Terry Connelly is dean of the Ageno School of Business at Golden Gate University and is frequently quoted on business, financial, and economic issues by Bay Area local, as well as national, news media.
Who needs a bailout if JP Morgan can buy WaMu? The Federal Reserve, that’s who. The dirty little secret of the bailout debate is that the US taxpasyer is already on the hook for the toxicity in the financial system by virtue of the Fed’s now-abnormal balance sheet, which has been drained away from Treasuries by the less than stellar collateral it holds in exchange for its extraordinary lending facilities to financial institutions (hard to believe JP Morgan would have done the WaMu deal and taken on WaMu’s dirty laundry without access to the Fed “window”).
All the political posturing in the halls of Congress and the media will not change the fact that without Governmental intervention as the “patient buyer” of distressed securities, the US will have no choice but to print money to bail out the Fed, if nothing else. Ironically ‘Helicopter Ben” will be the recipient of this inflationary largesse rather than the dispensory!
Meanwhile, back in the CDO market, it will be dawning on unsecured debt holders of any bank that they are not exactly sitting pretty (think Wachovia) so expect more deals to follow like WaMu (pre- or post- FDIC intervention). Ironically, all these acquisitions in distress are creating a new rank of financial institutions that are again “too big to fail”!

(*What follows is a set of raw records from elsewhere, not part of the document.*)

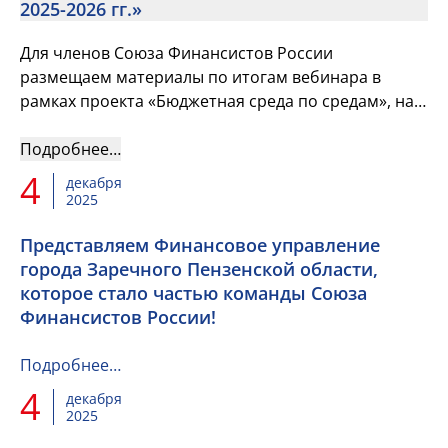
2025-2026 гг.»
Для членов Союза Финансистов России
размещаем материалы по итогам вебинара в
рамках проекта «Бюджетная среда по средам», на
котором выступил Заместитель Министра
финансов Российской Федерации Кадочник...
Подробнее…
4
декабря
2025
Представляем Финансовое управление
города Заречного Пензенской области,
которое стало частью команды Союза
Финансистов России!
Подробнее…
4
декабря
2025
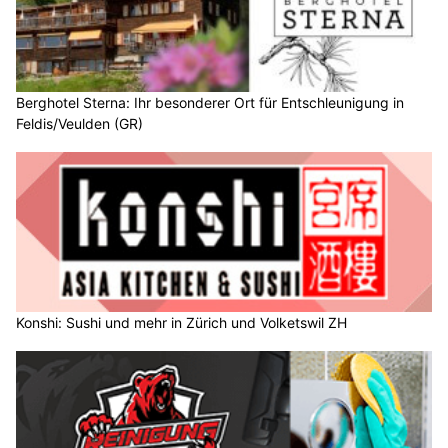
Berghotel Sterna: Ihr besonderer Ort für Entschleunigung in
Feldis/Veulden (GR)
Konshi: Sushi und mehr in Zürich und Volketswil ZH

So far as the debate in Washington over the weekend, how ironic that we are approaching the season of the Hebraic “day of atonement”. In what is left of the securitization market (ie, credit default swaps), it is the turkeys, not the chickens, that are coming home to roost. Once every political faction has gotten a piece of the draft legislation to call its own, something big will pass. But the question will remain, is the bailout bill “too big to fail”? The signals of success will first appear in the credit markets. Probably LIBOR. Ironically, the Fed as lender to AIG will for once be hoping that the interest on its “adjustable rate” loan (8.5% above LIBOR) actually goes down.